In practice, what disaggregating data means is to break a data set into smaller sub-populations. For example, to see a topline count of homeless people in a city, but then go beyond that, and see every individual and their unique circumstances—from race to veteran status and how long they have lived without consistent shelter. As our partner, PolicyLink President and CEO Dr. Michael McAfee, said in his opening keynote address: “Your data is more than a mark on the screen—it is a person who is themselves facing their own health, economic, and social challenges.” Seeing the humanity within data sets is essential for catalyzing action.
We have made the content from our Tableau Foundation Virtual Summit available to explore how our partners are working with data to better understand and respond to the needs of the people they serve.
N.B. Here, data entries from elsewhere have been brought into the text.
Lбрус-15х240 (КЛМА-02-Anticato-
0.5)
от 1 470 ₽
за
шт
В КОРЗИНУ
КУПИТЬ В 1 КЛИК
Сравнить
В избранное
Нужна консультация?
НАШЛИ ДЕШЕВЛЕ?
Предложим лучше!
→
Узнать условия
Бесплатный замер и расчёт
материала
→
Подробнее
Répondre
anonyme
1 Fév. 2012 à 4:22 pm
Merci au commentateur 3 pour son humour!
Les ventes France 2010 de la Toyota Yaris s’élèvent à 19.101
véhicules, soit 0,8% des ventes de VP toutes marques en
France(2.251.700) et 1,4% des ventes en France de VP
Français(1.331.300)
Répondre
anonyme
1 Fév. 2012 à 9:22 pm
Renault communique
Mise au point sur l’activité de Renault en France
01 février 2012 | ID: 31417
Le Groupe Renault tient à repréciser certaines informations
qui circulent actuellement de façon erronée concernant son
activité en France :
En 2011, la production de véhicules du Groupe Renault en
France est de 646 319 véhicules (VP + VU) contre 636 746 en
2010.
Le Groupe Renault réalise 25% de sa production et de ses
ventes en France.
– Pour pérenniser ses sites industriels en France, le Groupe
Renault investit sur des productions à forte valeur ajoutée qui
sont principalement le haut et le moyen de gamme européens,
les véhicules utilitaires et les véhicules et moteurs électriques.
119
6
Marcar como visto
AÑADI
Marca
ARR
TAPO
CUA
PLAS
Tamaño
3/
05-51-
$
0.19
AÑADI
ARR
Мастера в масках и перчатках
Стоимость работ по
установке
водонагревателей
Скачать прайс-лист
We invite you to get inspired and create meaningful, lasting change.
- Learn firsthand from Community Solutions how their revolutionary approach to visualizing homelessness at individual levels in cities is helping end homelessness.
- Hear from Feeding America about how they use data visualization to understand and meet the growing need for food assistance during the pandemic.
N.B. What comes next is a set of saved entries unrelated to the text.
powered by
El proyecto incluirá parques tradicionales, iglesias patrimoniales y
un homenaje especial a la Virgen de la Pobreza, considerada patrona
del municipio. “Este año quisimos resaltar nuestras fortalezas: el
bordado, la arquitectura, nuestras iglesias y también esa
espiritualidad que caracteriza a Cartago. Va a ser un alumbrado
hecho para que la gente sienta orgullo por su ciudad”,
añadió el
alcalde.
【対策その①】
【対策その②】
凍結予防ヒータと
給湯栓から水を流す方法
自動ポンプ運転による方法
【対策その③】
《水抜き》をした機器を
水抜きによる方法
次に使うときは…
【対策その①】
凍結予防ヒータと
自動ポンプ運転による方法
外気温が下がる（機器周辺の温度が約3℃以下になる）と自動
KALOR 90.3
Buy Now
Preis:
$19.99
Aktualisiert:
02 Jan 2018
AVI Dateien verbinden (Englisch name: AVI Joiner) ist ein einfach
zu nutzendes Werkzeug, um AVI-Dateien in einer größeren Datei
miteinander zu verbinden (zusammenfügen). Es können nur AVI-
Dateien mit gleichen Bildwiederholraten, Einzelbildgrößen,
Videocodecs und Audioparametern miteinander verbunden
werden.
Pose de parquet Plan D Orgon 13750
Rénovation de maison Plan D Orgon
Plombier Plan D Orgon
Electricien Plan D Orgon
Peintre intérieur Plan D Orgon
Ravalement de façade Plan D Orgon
- Our partners at Blue Ventures and Root Capital share how they empower individuals around the world with data to understand critical elements of climate change and conservation.
Watch the Tableau Foundation Virtual Summit 2021.
As you peruse these partner stories and the impact of disaggregated data on their work—especially on the communities they serve—it’s important to understand everything you learn within the context set by our summit keynote speakers, Michael McAfee and Shena Ashley, VP of Nonprofits and Philanthropy at the Urban Institute and member of the Racial Equity Data Hub Advisory Board.
Michael discusses the importance and potential of technology and advocacy coming together to take action based on what disaggregated data tells us about the state of the world, race, and equity. And Shena delivers an essential note of caution about the use of data for addressing injustices, especially race-based inequities. Historically, data to measure racial inequities has not gone far enough to explain the causes of disparities, or to point toward solutions. “What we need to develop together is a new imagination of what data in the service of racial equity looks like,” she says. That requires a thoughtful examination of traditional data processes, and how they might—even unintentionally—perpetuate harm. To “meet the challenge will require all of us—whether we produce or consume data—to be active in this work if we want to construct a social reality that is founded in both justice and joy,” said Shena.
This strong message from and the work of our partners sets the tone that data can be an essential part of creating a new world where justice and opportunities are available to all. But getting there will require reimagining how we work with and understand data.
As you consider making these changes, explore the compelling content shared during the Tableau Foundation Summit sessions that highlights how disaggregated data is opening a window on the needs of people and bringing about opportunities to help—now and in the future.